A resonant-heating stent for wireless endohyperthermia treatment of restenosis

Abstract This paper reports an electrothermally active stent targeted at the application to endohyperthermia treatment for in-stent restenosis, a common complication that causes failures of stent implantation. The stainless-steel stent designed to function as an electrical inductor is integrated with a flexible capacitor strip to form a passive resonant circuit. This stent-based circuit serves as a frequency-selective wireless heater that is controlled using a tuned radiofrequency (RF) electromagnetic field radiated externally, locally applying thermal stress to the stented site to suppress neointimal hyperplasia, the main cause of in-stent restenosis. The fabricated stent device with the initial diameter of 2 mm is expanded up to 6 mm in diameter to simultaneously deploy the resonant heater circuit and the mechanical scaffolding structure inside an artificial artery using a balloon catheter.

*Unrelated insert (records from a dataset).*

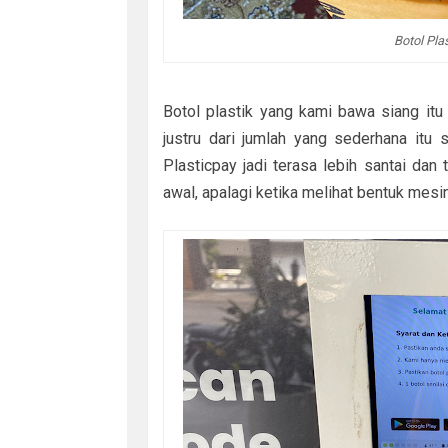
Botol Pla
Botol plastik yang kami bawa siang itu
justru dari jumlah yang sederhana it
Plasticpay jadi terasa lebih santai dan 
awal, apalagi ketika melihat bentuk mes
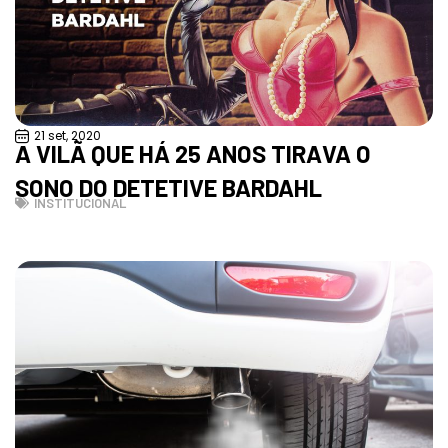
21 set, 2020
A VILÃ QUE HÁ 25 ANOS TIRAVA O
SONO DO DETETIVE BARDAHL
INSTITUCIONAL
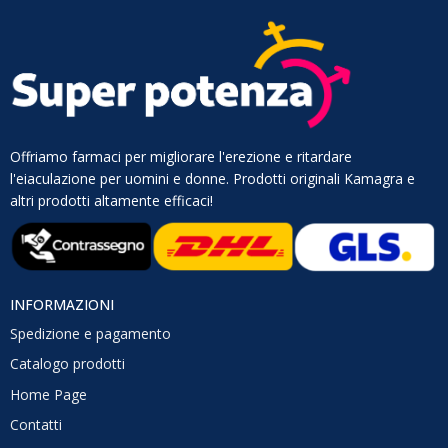
Offriamo farmaci per migliorare l'erezione e ritardare
l'eiaculazione per uomini e donne. Prodotti originali Kamagra e
altri prodotti altamente efficaci!
INFORMAZIONI
Spedizione e pagamento
Catalogo prodotti
Home Page
Contatti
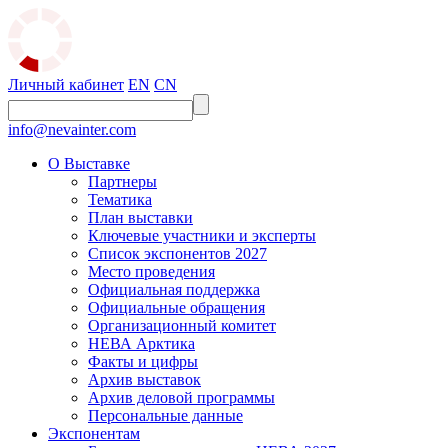
Личный кабинет
EN
CN
info@nevainter.com
О Выставке
Партнеры
Тематика
План выставки
Ключевые участники и эксперты
Список экспонентов 2027
Место проведения
Официальная поддержка
Официальные обращения
Организационный комитет
НЕВА Арктика
Факты и цифры
Архив выставок
Архив деловой программы
Персональные данные
Экспонентам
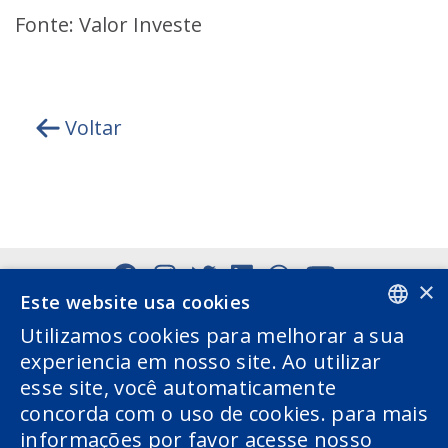
Fonte: Valor Investe
Voltar
×
Este website usa cookies
Utilizamos cookies para melhorar a sua
PORTUGUESE
experiencia em nosso site. Ao utilizar
esse site, você automaticamente
ENGLISH
concorda com o uso de cookies. para mais
informações por favor acesse nosso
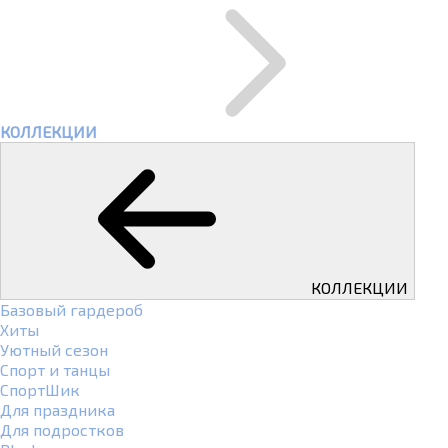
КОЛЛЕКЦИИ
КОЛЛЕКЦИИ
Базовый гардероб
Хиты
Уютный сезон
Спорт и танцы
СпортШик
Для праздника
Для подростков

The expanded device is revealed to generate electromotive forces close to 1 V and shows heat generation with temperature rise of >30 °C in air when resonated using an RF source power of 320 mW. Temporal and frequency characteristics are evaluated to demonstrate rapid heating ability with strong frequency sensitivity. These results encourage further studies and design optimization towards wireless stent hyperthermia that potentially offers a novel therapeutic path to long-term inhibition and management of in-stent restenosis.